The data are what they are
I’ve had a lot less opportunity to blog at the recent M3AAWG conference than I expected. Some of it because of the great content and conversations. Another piece has to do with lack of time and focus to edit and refine a longer post prompted by the conference. The final issue is the confidential nature of what we talk about.
With that being said, I can talk about a discussion I had with different folks over the looking at A/B testing blog post from Mailchimp. The whole post is worth a quick read, but the short version is when you’re doing A/B testing, design the test so you’re testing the relevant outcomes. If you are looking for the best whatever to get engagement, then your outcome should be engagement. If you’re looking for the best thing to improve revenue, then test for revenue.
Of course, this makes perfect sense. If you do a test, the test should measure the outcome you want. Using a test that looks at engagement and hoping that translates to revenue is no better than just picking one option at random.
That particular blog post garnered a round of discussion in another forum where folks disagreed with the data. To listen to the posters, the data had to be wrong because it doesn’t conform to “common wisdom.” The fact that data doesn’t conform to common wisdom doesn’t make that data wrong. The data is the data. It may not answer the question the researcher thought they were asking. It may not conform to common wisdom. But barring fraud or massive collection error, the data are always that. I give Mailchimp the benefit of the doubt when it comes to how they collect data as I know they have a number of data scientists on staff. I’ve also talked with various employees about digging into their data.

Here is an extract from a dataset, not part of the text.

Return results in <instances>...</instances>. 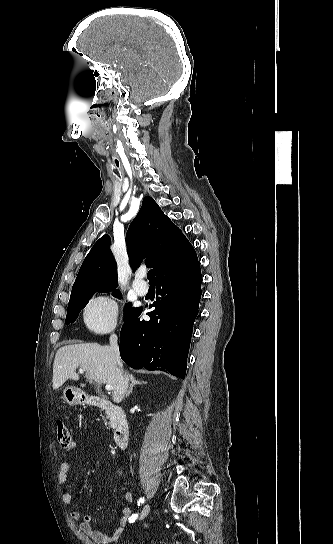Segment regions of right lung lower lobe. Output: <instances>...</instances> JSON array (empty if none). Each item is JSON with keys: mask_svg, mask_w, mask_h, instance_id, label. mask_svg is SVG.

At the same time the online discussion of the Mailchimp data was happening, there was a similar discussion happening at the conference. A group of researchers got together to ask a question. They did their literature review, they stated their hypothesis, they designed the tests, they ran the tests. Unfortunately, despite this all being done well, the data showed that their test condition had no effect. The data were negative. They asked the question a different way, still negative. They asked a third way and still saw no difference between the controls and the test.
They presented this data at the conference. Well, this data went against common wisdom, too, and many of the session participants challenged the data. Not because it was collected badly, it wasn’t, but because they wanted it to say something else. It was the conference session equivalent of data dredging or p-hacking.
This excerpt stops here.